This application claims the priority of Korean Patent Application No. 2002-18026, filed Apr. 2, 2002, in the Korean Intellectual Property Office, the disclosure of which is incorporated herein in its entirety by reference.
1. Field of the Invention
The present invention relates to a method for fabricating a metal oxide thin film by using a chemical vapor deposition method or atomic layer deposition method, and more particularly, to a method for fabricating a metal oxide thin film by using a chemical vapor deposition method or an atomic layer deposition method which uses alcohol vapor as a reactant gas.
2. Description of the Related Art
A chemical vapor deposition method is widely used for forming oxides, nitrides and sulfides of a metal, and metallic thin films. It is also used for forming a polymer or organic thin film. Since thin films fabricated by the chemical vapor deposition method have a characteristic of uniform step coverage in a three-dimensional structure, the chemical vapor deposition is extensively used as a fabrication method of highly integrated devices, particularly, in the semiconductor field.
Also, researchers are actively studying on an atomic layer deposition method, which is an advanced form of the chemical vapor deposition, for fabrication of ultra-thin films because perfect step coverage can be obtained from the method, even though there is a shortcoming of slow deposition rate [Nanotechnology 10, pp. 19–24, 1999; and U.S. Pat. No. 4,058,430].
In general, multi-component oxide films, such as BST, STO and PZT, are fabricated by decomposing a precursor in the form of a metal-organic compound comprising metal ions and ligands. The most popular ligands are of β-diketone group [Materials Science Forum Vol. 137–139, pp.473–494, 1993]. As for reactant gases to decompose them, oxygen-containing gases such as oxygen (O2) and ozone have been mostly used [Chem. Vap. Deposition 7, pp.146–149, 2001; and Integrated Ferroelectrics 30, pp.45–52, 2000]
However, the oxygen-containing gases have a shortcoming of forming a second oxide layer, because they oxidize the deposition surface as well as the precursor. For example, when an oxide film is formed on silicon, which is quick to be oxidized, by using an oxygen-containing gas, a second oxide film is formed between the silicon and the oxide film [Jpn. J. Appl. Phys. 37, pp.3396–3401, 1998; and Chem. Mater. 13, pp.2463–2464, 2001].
Recently, many researchers are studying on the atomic layer deposition of a metal oxide film by using a metal-organic precursor. Here, H2O, which is usually used in this process, hinders a process control, because once H2O is adsorbed into vacuum equipment during process, it is hardly removed [Materials Science and Engineering B41, pp.23–29, 1996].

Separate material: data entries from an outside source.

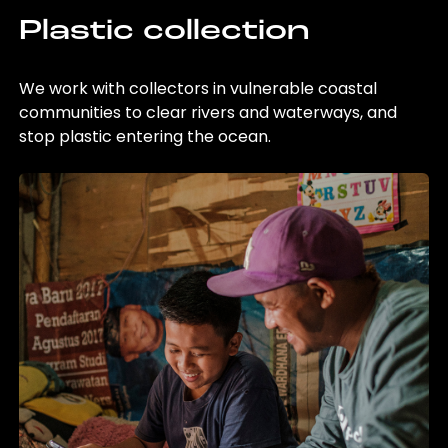
Plastic collection
We work with collectors in vulnerable coastal
communities to clear rivers and waterways, and
stop plastic entering the ocean.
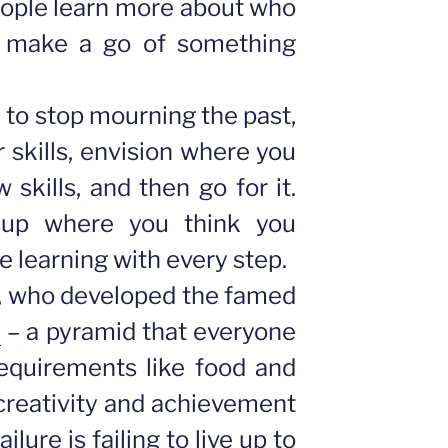
eople learn more about who
d make a go of something
to stop mourning the past,
 skills, envision where you
 skills, and then go for it.
up where you think you
be learning with every step.
, who developed the famed
”
– a pyramid that everyone
equirements like food and
creativity and achievement
ailure is failing to live up to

Besides, since the atomic layer deposition is a method that forms a thin film by the surface reaction between the precursors adsorbed on the surface and the reactant gas, precursors with high reactivity, such as cyclopentadienyl group, alkoxide group or halide group are required necessarily [Science 288, pp.319–321, 2000].
However, as those precursors with high reactivity have a low chemical and thermal stability, it is difficult to secure reproductivity and reliability in the deposition process. On the other hand, precursors of β-diketone group have a relatively excellent chemical, thermal stability, but too low reactivity to be used in the atomic layer deposition. Thus, in order to activate surface reaction, deposition temperature should be raised, or gases with high reactivity such as ozone should be used. Otherwise, plasma-enhanced atomic layer deposition (PEALD) method using plasma should be used [J. Mater. Chem. 7, pp.449–454, 1997; and Korean patent application laid-open publication No. 2000-0049298].